Wrapping up Friday, July 13, the five-day workshop targeted students who have a passion for creating stories using mobile, social, digital and video platforms.
Based at the Center for Innovation in Media and in partnership with the College of Media and Entertainment, the camp was again directed by center director Val Hoeppner, who had a vision for starting the program a few years ago and has been able to make it happen with the assistance of colleagues such as Christine Eschenfelder, Dan Eschenfelder and Chris Bacon, among others.
"I came in knowing that I wanted to do a high school camp because I wanted to just get more young people involved in journalism," said Hoeppner.
Campers learned about news basics and new media platforms each day, then tackled hands-on assignments in the field with camp instructors. At week's end, campers posted videos, photos and written stories online to showcase their multimedia projects.
Hoeppner's background includes work in digital, mobile and multiplatform journalism for more than 15 years and she's also an MTSU instructor. The camp allows the university to expose the motivated campers to MTSU facilities and programs just as they're determining where to begin their higher education journeys.
"We wanted to recruit new students to the College of Media and Entertainment," said Hoeppner about the added benefits of hosting the camp on campus. "We've had at least one, if not two or three students, that next fall become students here."
Some students even come back to the camp a second year to gain more knowledge and experience, and one former camper is now a Blue Raider.
"One of our best writers on Sidelines is Eric Goodwin; he was in my very first J-Camp," said Hoeppner, referring to MTSU's student-run news website.
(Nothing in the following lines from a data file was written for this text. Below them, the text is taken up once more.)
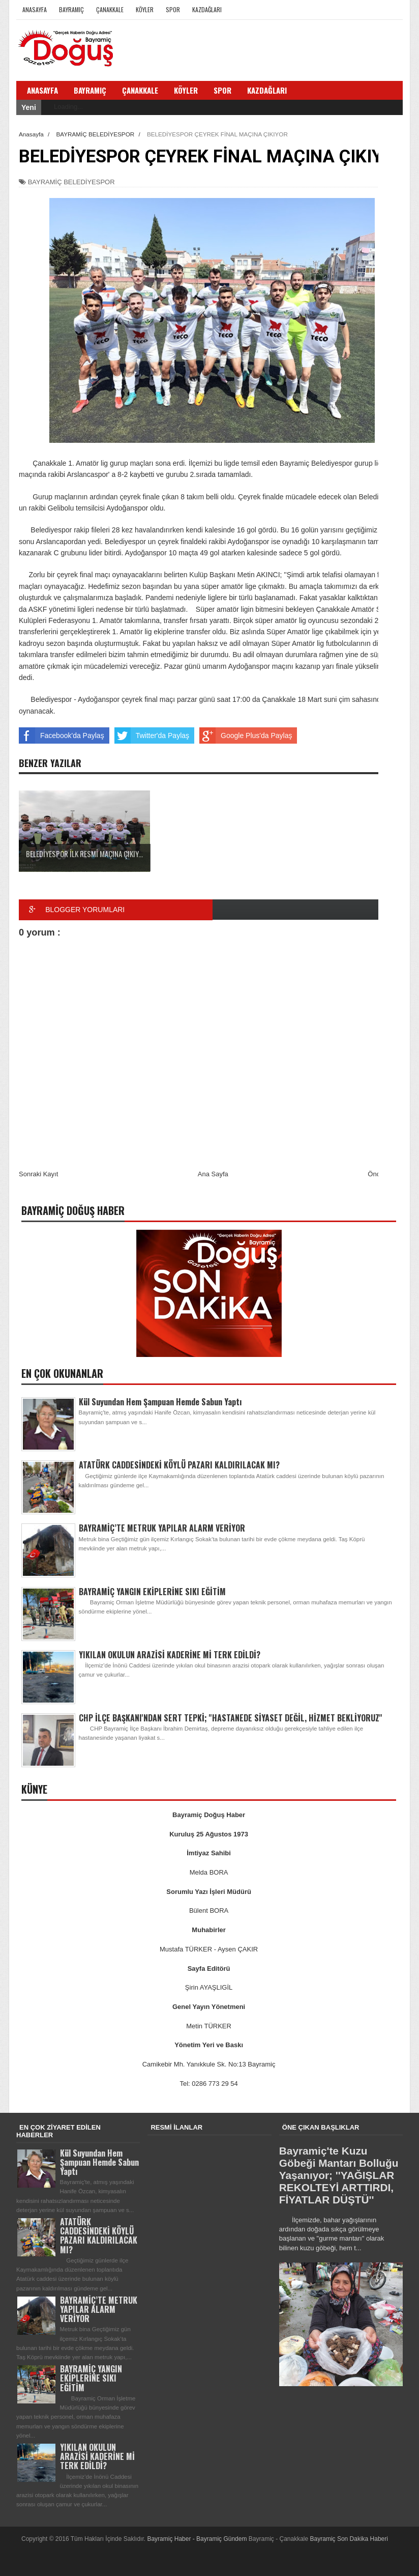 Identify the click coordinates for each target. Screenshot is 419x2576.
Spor (173, 9)
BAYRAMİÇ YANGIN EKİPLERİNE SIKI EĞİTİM (152, 1592)
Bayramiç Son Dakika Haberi (349, 2538)
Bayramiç (71, 9)
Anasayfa (34, 9)
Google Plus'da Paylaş (245, 735)
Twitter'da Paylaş (151, 735)
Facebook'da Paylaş (61, 735)
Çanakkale (110, 9)
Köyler (145, 9)
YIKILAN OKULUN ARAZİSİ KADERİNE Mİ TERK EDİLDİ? (169, 1655)
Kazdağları (207, 9)
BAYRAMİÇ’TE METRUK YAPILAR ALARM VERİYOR (162, 1528)
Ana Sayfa (213, 1174)
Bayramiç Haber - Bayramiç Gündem (197, 2538)
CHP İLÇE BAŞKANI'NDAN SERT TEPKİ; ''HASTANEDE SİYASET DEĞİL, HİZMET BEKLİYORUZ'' (230, 1718)
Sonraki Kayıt (38, 1174)
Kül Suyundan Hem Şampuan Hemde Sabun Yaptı (160, 1402)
For the camp, Hoeppner also has a partnership with Canon, who provides camera equipment for campers to allow a better hands-on learning experience with current technology. Along with these tools, Hoeppner provides scholarships for some students.
"I wanted to make J-Camp as diverse as possible, so I offer three diversity scholarships every year," she said.
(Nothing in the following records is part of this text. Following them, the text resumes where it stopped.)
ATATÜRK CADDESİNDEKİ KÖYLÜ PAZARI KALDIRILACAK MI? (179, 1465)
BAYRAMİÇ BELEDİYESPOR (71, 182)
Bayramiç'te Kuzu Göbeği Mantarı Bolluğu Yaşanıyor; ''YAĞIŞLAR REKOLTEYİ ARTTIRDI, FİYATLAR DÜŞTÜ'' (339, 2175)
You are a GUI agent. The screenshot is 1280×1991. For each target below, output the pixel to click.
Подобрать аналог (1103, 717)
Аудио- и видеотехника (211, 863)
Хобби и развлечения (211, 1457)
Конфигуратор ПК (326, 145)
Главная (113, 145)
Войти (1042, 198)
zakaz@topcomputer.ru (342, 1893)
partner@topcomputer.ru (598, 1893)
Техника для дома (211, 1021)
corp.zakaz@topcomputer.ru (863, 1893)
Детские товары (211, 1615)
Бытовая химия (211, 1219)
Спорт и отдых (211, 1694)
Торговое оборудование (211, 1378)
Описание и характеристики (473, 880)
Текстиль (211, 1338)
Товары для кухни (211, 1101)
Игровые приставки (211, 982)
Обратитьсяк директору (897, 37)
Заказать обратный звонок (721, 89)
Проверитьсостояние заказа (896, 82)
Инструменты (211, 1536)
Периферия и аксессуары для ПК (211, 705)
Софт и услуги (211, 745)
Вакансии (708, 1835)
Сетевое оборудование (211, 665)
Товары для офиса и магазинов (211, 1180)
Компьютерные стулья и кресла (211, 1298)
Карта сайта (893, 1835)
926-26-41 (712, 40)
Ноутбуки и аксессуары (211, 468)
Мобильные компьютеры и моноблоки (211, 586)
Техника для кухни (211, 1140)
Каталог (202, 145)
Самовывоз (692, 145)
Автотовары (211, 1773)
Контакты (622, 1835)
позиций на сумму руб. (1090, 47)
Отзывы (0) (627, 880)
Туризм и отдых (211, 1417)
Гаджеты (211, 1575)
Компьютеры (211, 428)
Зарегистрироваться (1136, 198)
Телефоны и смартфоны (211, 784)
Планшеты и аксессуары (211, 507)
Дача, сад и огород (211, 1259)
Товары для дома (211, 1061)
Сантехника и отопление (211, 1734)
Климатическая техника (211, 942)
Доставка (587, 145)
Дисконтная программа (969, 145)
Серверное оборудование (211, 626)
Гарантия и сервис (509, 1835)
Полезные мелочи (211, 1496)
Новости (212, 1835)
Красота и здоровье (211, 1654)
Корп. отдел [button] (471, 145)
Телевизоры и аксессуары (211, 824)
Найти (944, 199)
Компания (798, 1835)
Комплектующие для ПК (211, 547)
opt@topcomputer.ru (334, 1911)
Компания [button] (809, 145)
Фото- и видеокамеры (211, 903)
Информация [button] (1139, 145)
J-Camper Karina Rovey, a 17-year-old student at Page High School in Franklin, Tennessee, isn't quite sure what she wants to be when she's older, but as she snapped pictures in the Center for Innovation in Media earlier this week, she noted how the program can help campers "figure out what you want to do in college."
Caryn Tramel, now an MTSU sophomore majoring in video and film, participated in the program's inaugural year and is now a program mentor, helping out with the different groups throughout the week.
"We pretty much did what they're doing now, just like learning how to use the camera, taking photos, (and) learning what a story was," said Tramel. "We're not pushing them to do anything but kind of like guiding them, and some of them already have these skills, so it's cool to see them throughout the week get more confident in their skills."